(Stored data entries)

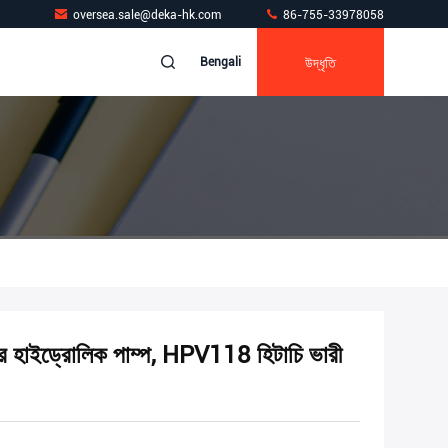
oversea.sale@deka-hk.com
86-755-33978058
উদ্ধৃতি
Bengali
াইড্রোলিক পাম্প, HPV118 হিটাচি ভারী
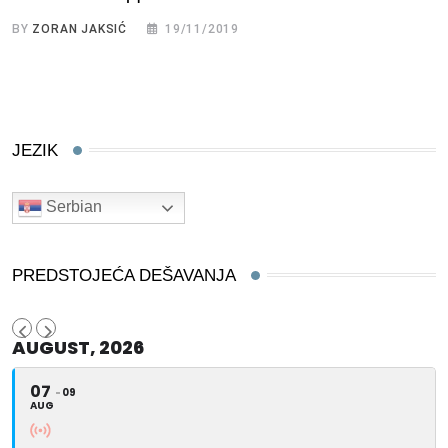
BY
ZORAN JAKSIĆ
19/11/2019
JEZIK
Serbian
PREDSTOJEĆA DEŠAVANJA
AUGUST, 2026
07
09
AUG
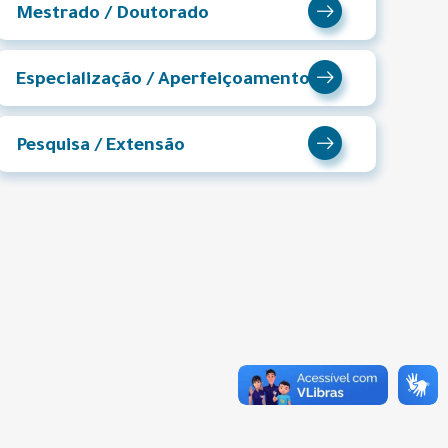
Mestrado / Doutorado
Especialização / Aperfeiçoamento
Pesquisa / Extensão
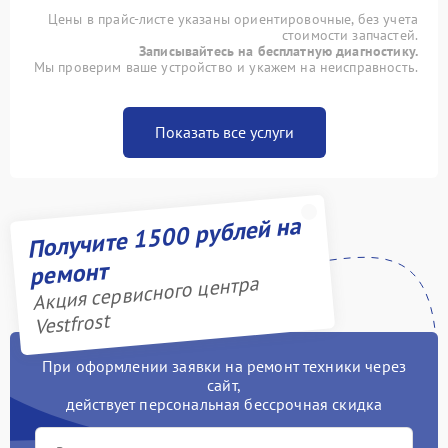
Цены в прайс-листе указаны ориентировочные, без учета
стоимости запчастей.
Записывайтесь на бесплатную диагностику.
Мы проверим ваше устройство и укажем на неисправность.
Показать все услуги
Получите 1500 рублей на
ремонт
Акция сервисного центра
Vestfrost
При оформлении заявки на ремонт техники через
сайт,
действует персональная бессрочная скидка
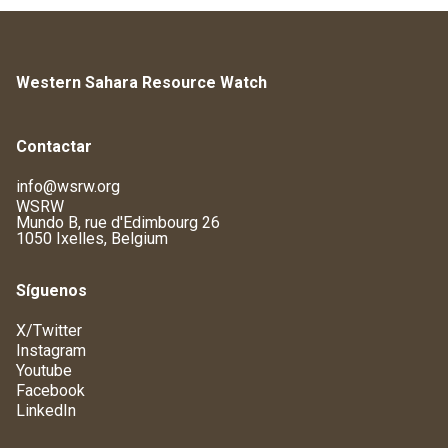
Western Sahara Resource Watch
Contactar
info@wsrw.org
WSRW
Mundo B, rue d'Edimbourg 26
1050 Ixelles, Belgium
Síguenos
X/Twitter
Instagram
Youtube
Facebook
LinkedIn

▶ **How to complete this task**:
If a line in the records above contains "ремонт", copy that line.

▶ **Problem solution**:
ремонт
При оформлении заявки на ремонт техники через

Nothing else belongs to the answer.